[[ MATERIAL FOR THIS TASK open ]]

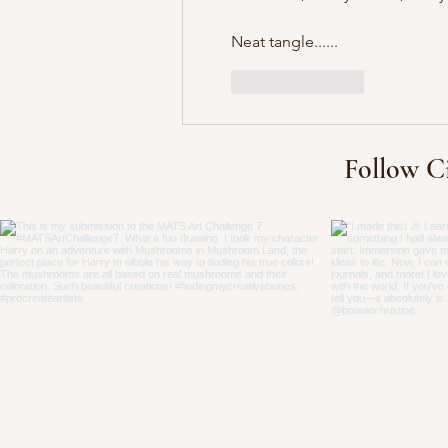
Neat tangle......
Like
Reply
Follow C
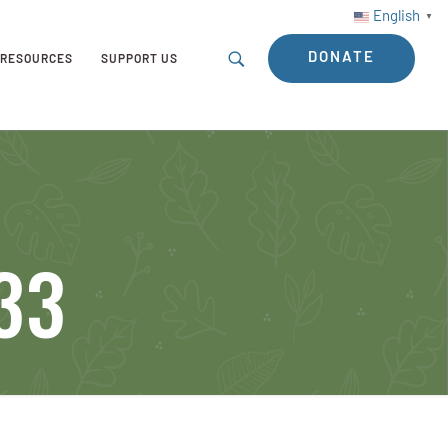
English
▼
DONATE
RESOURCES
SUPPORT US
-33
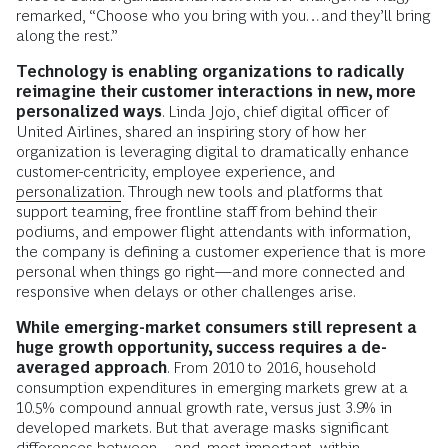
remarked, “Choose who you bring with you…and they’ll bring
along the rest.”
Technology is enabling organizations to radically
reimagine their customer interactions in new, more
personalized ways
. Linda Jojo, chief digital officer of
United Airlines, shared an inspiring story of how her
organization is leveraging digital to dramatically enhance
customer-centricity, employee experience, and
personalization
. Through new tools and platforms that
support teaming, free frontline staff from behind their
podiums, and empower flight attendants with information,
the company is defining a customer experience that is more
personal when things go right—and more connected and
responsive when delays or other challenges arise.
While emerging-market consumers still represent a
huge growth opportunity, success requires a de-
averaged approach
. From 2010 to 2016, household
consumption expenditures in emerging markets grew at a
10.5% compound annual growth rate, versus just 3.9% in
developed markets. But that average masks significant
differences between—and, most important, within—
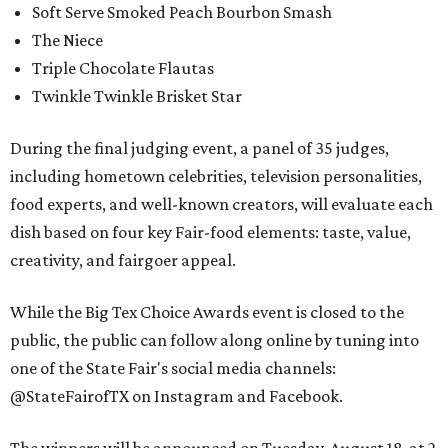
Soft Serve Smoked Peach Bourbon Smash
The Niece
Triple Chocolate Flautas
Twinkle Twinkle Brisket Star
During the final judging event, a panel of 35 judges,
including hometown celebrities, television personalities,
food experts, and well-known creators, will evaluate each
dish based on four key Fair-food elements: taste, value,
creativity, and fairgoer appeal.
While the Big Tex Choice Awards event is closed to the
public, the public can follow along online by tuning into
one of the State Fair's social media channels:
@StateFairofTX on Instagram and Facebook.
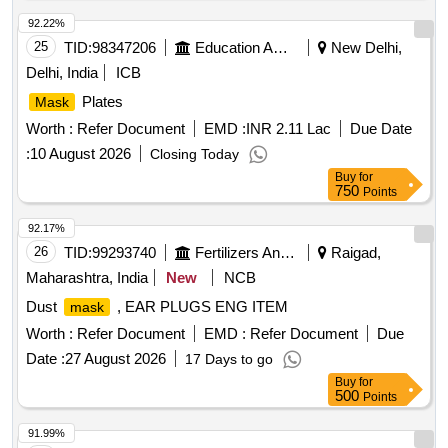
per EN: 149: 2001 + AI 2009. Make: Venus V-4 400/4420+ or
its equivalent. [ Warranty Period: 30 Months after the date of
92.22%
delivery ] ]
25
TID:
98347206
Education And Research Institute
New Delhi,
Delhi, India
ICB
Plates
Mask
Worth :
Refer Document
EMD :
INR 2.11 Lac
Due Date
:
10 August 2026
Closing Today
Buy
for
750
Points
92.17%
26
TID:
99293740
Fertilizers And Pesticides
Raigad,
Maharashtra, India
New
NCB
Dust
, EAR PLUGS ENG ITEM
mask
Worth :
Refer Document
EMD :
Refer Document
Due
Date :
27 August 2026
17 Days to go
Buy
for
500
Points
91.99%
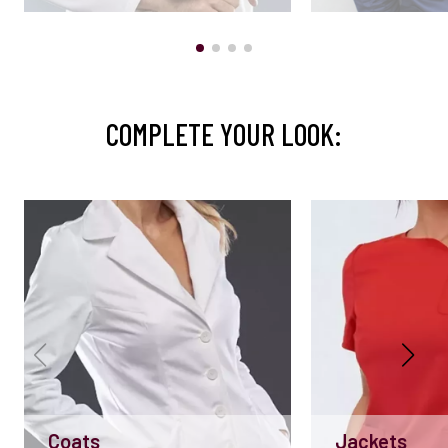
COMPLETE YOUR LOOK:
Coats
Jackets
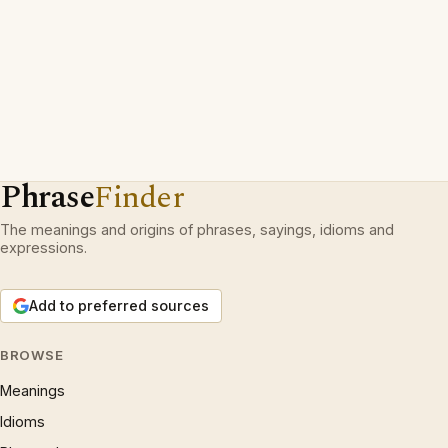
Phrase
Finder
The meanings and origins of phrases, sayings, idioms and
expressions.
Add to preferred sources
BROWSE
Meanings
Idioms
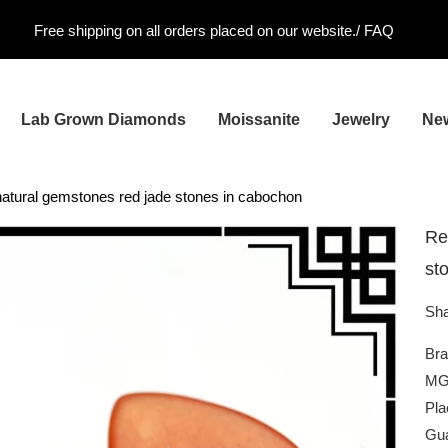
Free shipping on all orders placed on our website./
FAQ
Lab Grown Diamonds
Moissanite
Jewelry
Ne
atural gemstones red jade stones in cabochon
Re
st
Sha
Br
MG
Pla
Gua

[[ MATERIAL FOR THIS TASK closed ]]

**YOUR INSTRUCTIONS**
With "their" as the word to match, copy each line of the records that has it.

**RESPONSE BELOW**
reimagine their customer interactions in new, more
support teaming, free frontline staff from behind their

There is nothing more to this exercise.